--- WHAT YOU ARE ASKED TO DO ---
Show each line in the listing below that contains the word "Hanging".

--- DATA UNDER STUDY ---
______________________________

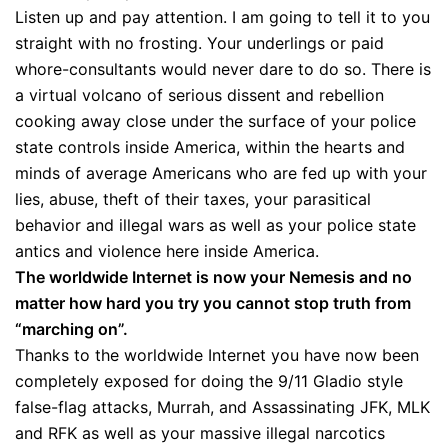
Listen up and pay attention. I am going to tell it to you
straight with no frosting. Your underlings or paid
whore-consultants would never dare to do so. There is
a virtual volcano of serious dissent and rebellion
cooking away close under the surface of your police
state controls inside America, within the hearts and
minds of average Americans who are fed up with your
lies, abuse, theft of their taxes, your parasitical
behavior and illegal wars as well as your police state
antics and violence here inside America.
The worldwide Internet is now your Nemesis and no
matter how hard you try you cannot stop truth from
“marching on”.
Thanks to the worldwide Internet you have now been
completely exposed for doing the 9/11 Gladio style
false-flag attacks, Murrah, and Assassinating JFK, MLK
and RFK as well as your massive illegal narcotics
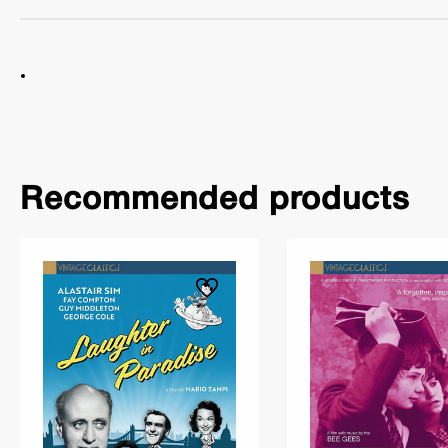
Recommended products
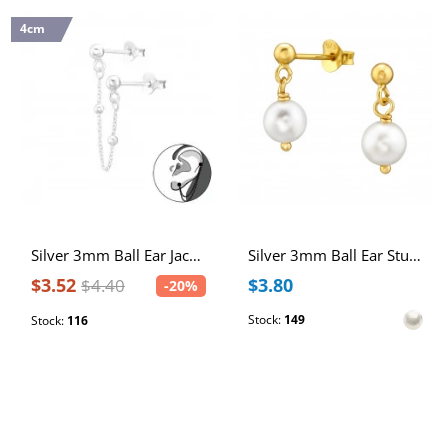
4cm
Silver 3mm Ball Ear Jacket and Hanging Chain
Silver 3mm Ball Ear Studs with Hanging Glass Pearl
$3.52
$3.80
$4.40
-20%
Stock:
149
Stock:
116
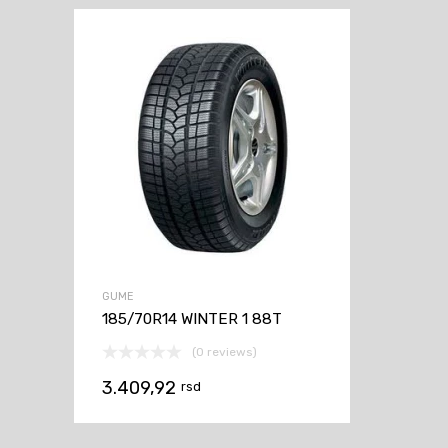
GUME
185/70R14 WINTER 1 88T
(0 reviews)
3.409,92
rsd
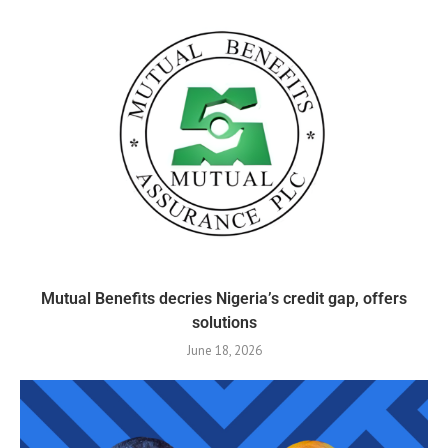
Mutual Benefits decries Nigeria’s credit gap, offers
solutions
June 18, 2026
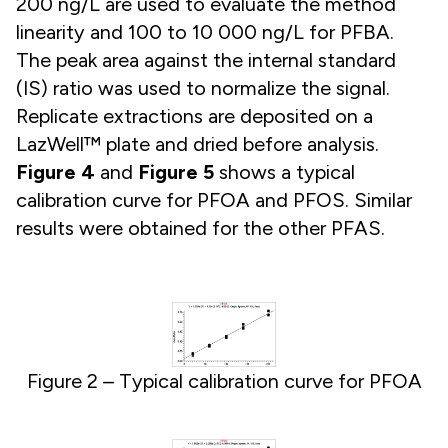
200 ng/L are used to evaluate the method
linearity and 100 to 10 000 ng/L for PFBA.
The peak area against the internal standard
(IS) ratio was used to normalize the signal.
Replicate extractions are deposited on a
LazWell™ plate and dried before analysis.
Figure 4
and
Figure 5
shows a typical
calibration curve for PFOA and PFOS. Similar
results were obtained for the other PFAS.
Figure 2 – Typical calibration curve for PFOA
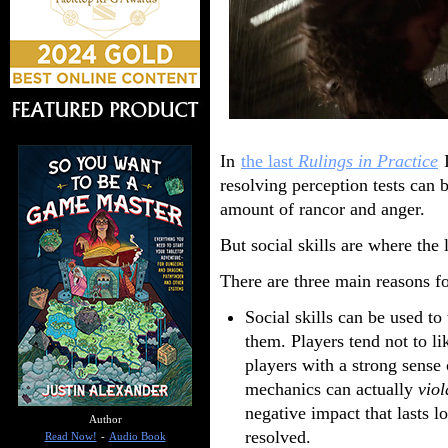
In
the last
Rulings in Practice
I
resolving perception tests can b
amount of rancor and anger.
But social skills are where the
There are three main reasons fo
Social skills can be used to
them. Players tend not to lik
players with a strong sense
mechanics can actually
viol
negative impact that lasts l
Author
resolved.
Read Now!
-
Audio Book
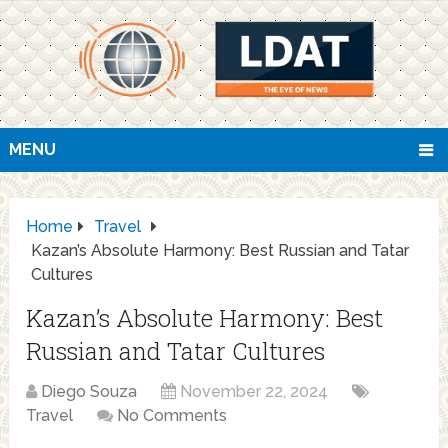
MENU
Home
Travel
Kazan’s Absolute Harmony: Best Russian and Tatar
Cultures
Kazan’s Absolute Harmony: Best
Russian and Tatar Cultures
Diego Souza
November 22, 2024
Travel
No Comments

______________________________

--- SOLUTION TO THIS TASK ---
Silver 3mm Ball Ear Jacket and Hanging Chain
Silver 3mm Ball Ear Studs with Hanging Glass Pearl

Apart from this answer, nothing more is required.